Thank you @m4lvin for your hint, it was set to No thanks and I switched to Require password and it worked! Afterwards I installed snooperstopper which is really what I was “searching” for a long time. You may even set a pattern or short PIN for the display lock and have a long random passphrase for encryption.
Security note:
If you change the pattern, PIN or passphrase for the display lock it will automatically remove the encryption passphrase on Startup (Hardwarekey only) so make sure you set an encryption passphrase with snooperstopper directly after changing the display lock (snooperstopper will popup automaticaly!). Thank you @freibadschwimmer!
Trying to encrypt with Fairphone Open OS 17.02.
After starting the encryption an Android picture was shown, then the phone rebooted immediately and is now showing the flashing “LOADING” since approx. 3 hours …
I would guess that the phone is not encrypting, or is it?
Edit: Took the battery out, put it in again and started the phone, seems like nothing happened.
Edit:
Thanks @sil-van, that did the trick … now on to struggling with an unresponsive touchscreen …
Edit: Ok, checked this touchscreen thread and it seems my charger is causing the touchscreen issue … but only after encrypting the phone … This feels like an adventure game, I don’t know whether I like this gamification trend nowadays …

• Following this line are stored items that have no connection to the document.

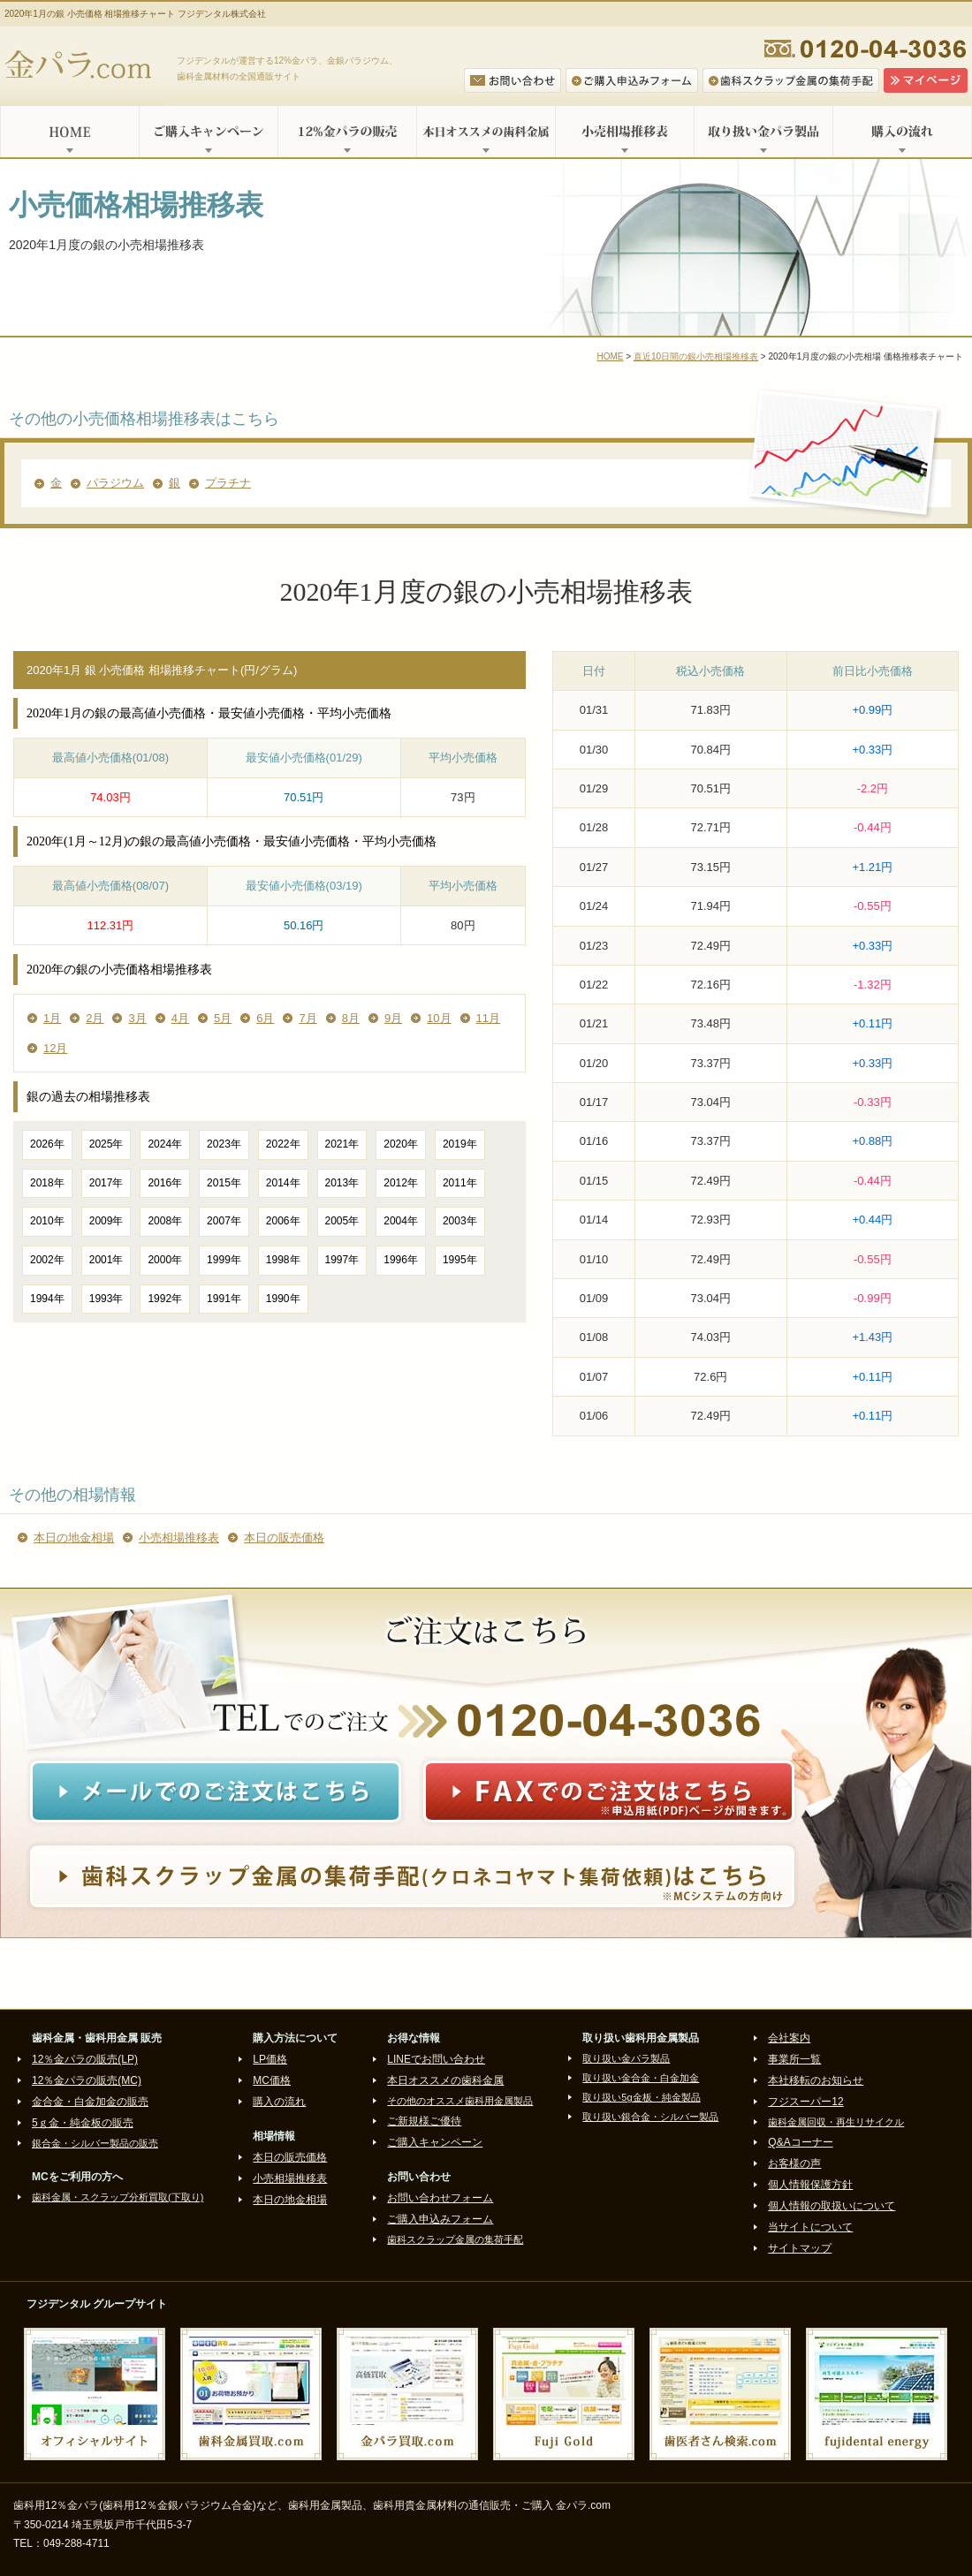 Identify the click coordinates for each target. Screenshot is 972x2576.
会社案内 (789, 2038)
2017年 (106, 1183)
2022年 (283, 1144)
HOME (69, 131)
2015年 (224, 1183)
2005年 (342, 1221)
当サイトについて (810, 2227)
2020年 (400, 1144)
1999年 (224, 1260)
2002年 (47, 1260)
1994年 (47, 1298)
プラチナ (228, 482)
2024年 (165, 1144)
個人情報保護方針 (810, 2184)
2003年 (460, 1221)
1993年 (106, 1298)
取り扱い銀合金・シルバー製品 (650, 2116)
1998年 (283, 1260)
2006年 (283, 1221)
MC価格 (272, 2080)
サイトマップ (800, 2248)
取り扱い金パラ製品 (763, 131)
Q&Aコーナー (800, 2142)
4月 (180, 1018)
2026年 (47, 1144)
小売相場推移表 (624, 131)
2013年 (342, 1183)
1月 (52, 1018)
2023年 (224, 1144)
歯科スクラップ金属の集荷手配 (455, 2239)
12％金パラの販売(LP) (85, 2059)
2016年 (165, 1183)
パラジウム (115, 482)
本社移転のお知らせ (815, 2080)
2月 (94, 1018)
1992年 (165, 1298)
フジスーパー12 (805, 2101)
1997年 (342, 1260)
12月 (55, 1048)
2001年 (106, 1260)
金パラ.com (81, 66)
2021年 (342, 1144)
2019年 (460, 1144)
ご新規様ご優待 (424, 2121)
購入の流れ (902, 131)
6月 (265, 1018)
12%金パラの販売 (346, 131)
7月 (307, 1018)
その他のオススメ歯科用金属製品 (460, 2100)
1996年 (400, 1260)
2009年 (106, 1221)
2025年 (106, 1144)
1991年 (224, 1298)
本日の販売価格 (284, 1537)
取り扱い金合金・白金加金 (640, 2077)
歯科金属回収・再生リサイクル (836, 2122)
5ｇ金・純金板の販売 (82, 2123)
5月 (223, 1018)
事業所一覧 (794, 2059)
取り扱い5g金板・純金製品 (641, 2097)
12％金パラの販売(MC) (86, 2080)
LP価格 (270, 2059)
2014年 (283, 1183)
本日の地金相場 (74, 1537)
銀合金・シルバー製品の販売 (95, 2143)
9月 (393, 1018)
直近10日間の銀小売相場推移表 (696, 356)
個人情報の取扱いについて (831, 2206)
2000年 (165, 1260)
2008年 (165, 1221)
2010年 (47, 1221)
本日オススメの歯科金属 (485, 131)
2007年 (224, 1221)
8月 (351, 1018)
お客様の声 (794, 2163)
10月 (439, 1018)
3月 (137, 1018)
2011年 (460, 1183)
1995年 (460, 1260)
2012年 (400, 1183)
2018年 (47, 1183)
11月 (488, 1018)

For some reason, the afforementionned commands does not work for me. No error, the logs show the commands are executed proprely. But when I reboot, system is still unencrypted (and relaunching the encryption setup does not work).
As I’m completely new to both android and fair phone, I’m not sure what I can do to achieve encryption on my system. It’s a FP2, running FairPhone Open OS 17.09.3 (I used the OTA build switcher from here.

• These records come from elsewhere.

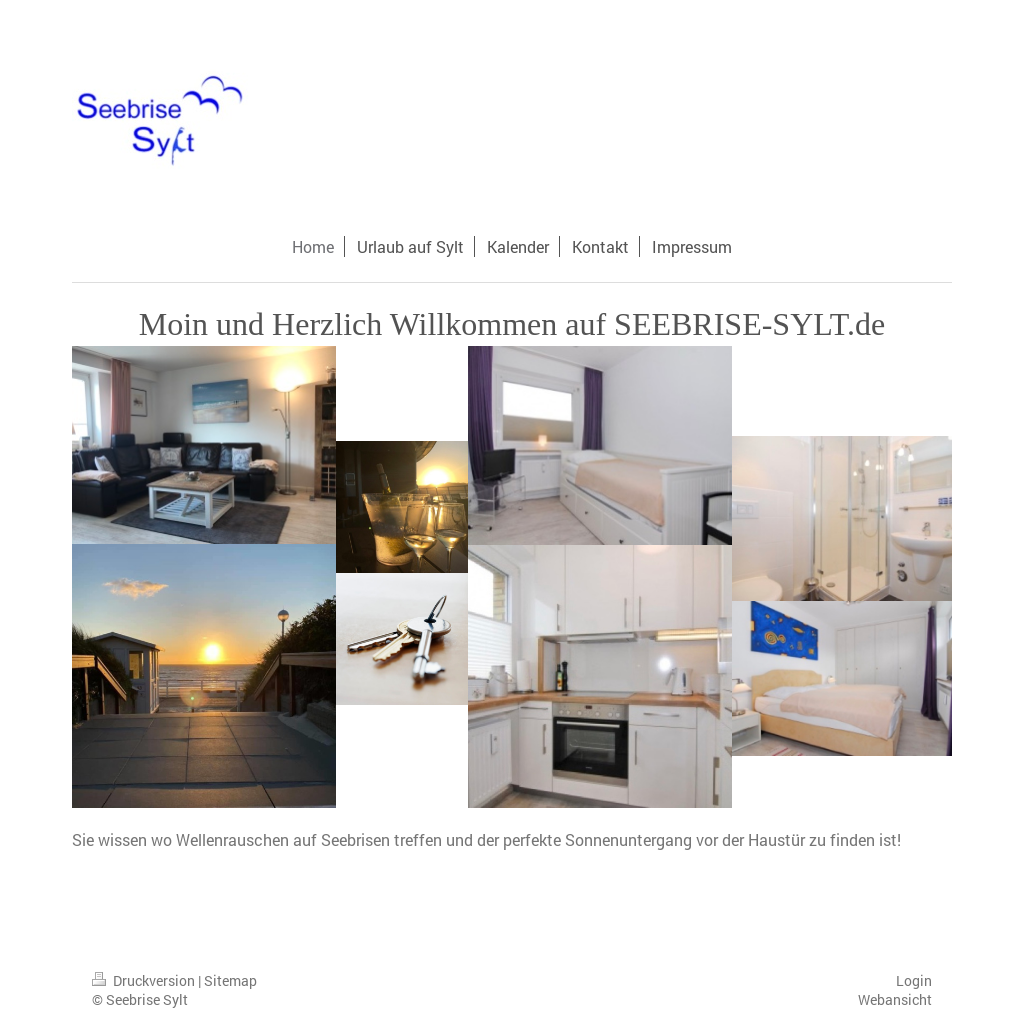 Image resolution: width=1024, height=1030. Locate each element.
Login (914, 980)
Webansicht (895, 999)
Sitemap (230, 980)
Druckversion (145, 980) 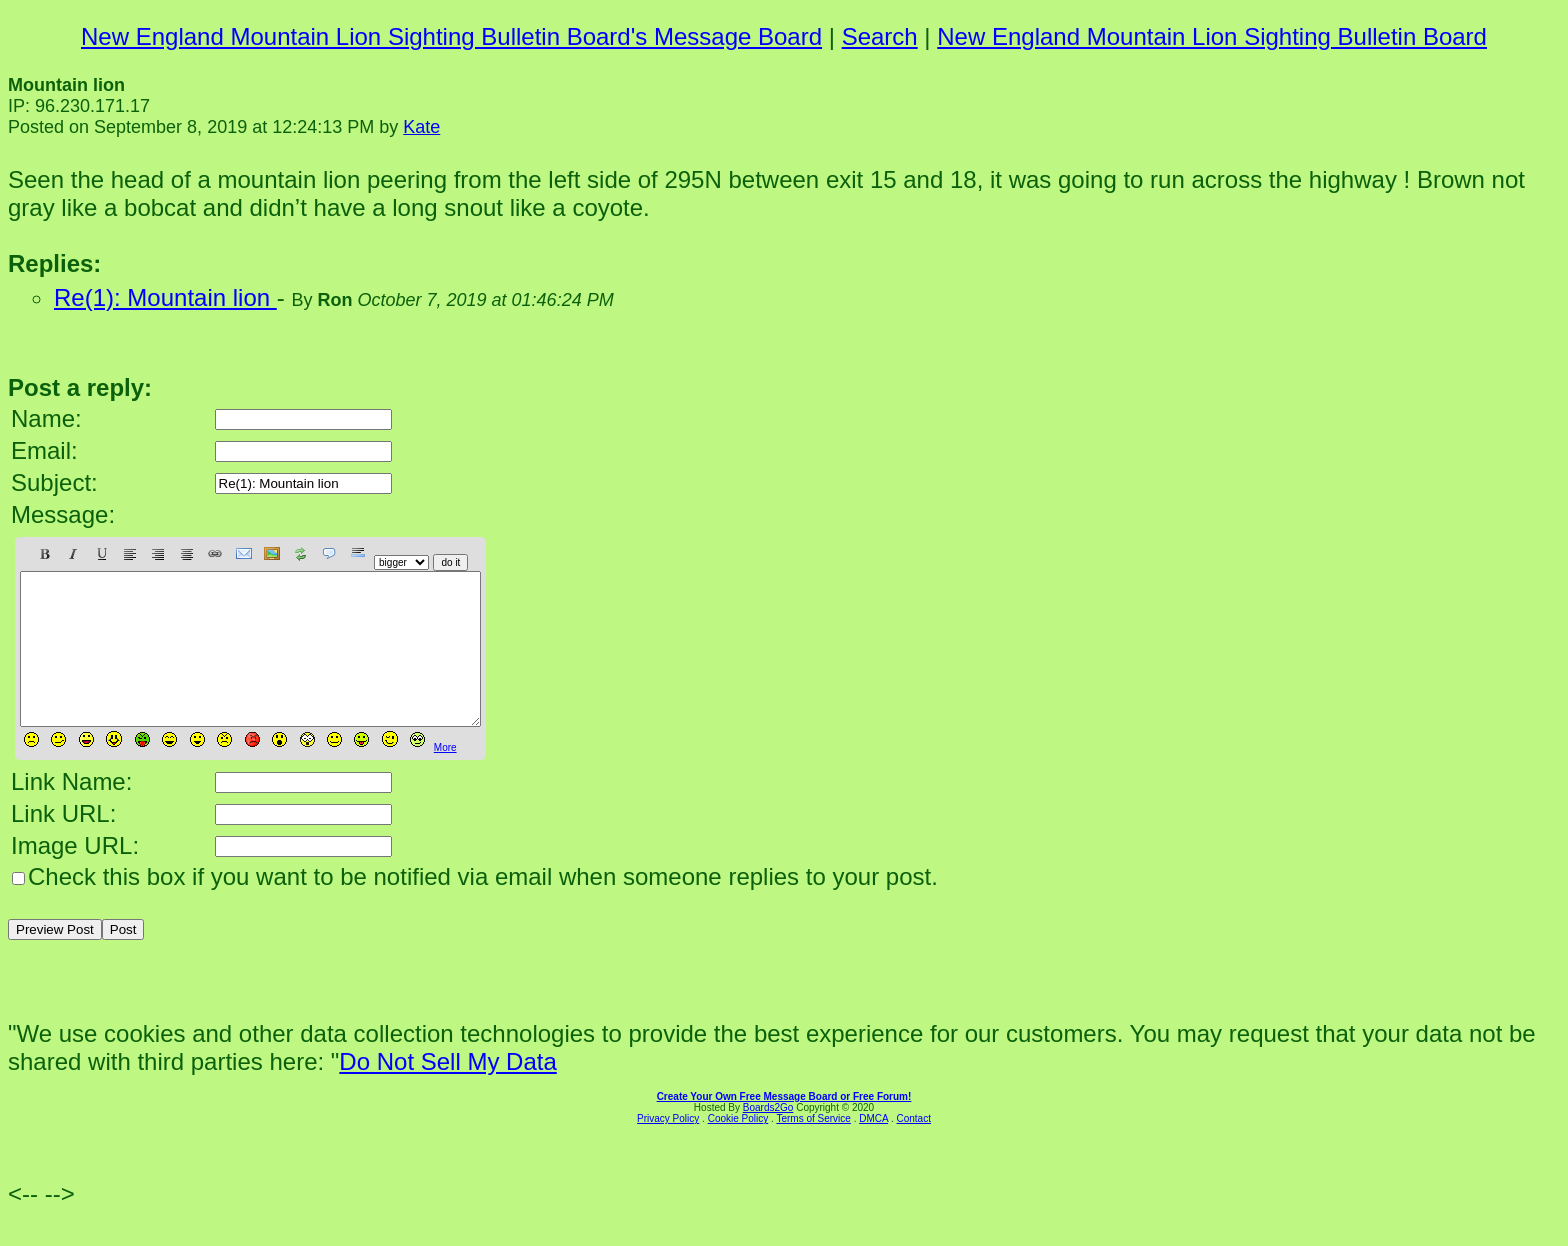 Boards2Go (768, 1137)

At least the system is booting properly and my data still there. I just fill a bit naked with my data stored in clear
I’ve got no log of any kind (at least nothing visible). The system simply reboot unencrypted.
Anyway, I’ve wiped the data partition from the phone, as suggestion in another post, and encryption worked. But I had to reconfigure everything from scratch, which is a bit sad
The phone doesn’t completely reboot - the only part that is being restarted is the user interface. Your USB connection and both adb processes (the one on your phone and the one on your PC) will stay alive.
The first time, I tried to enable the encryption, I got the same error that someone posted here in this thread.
After resizing, everything went well for me.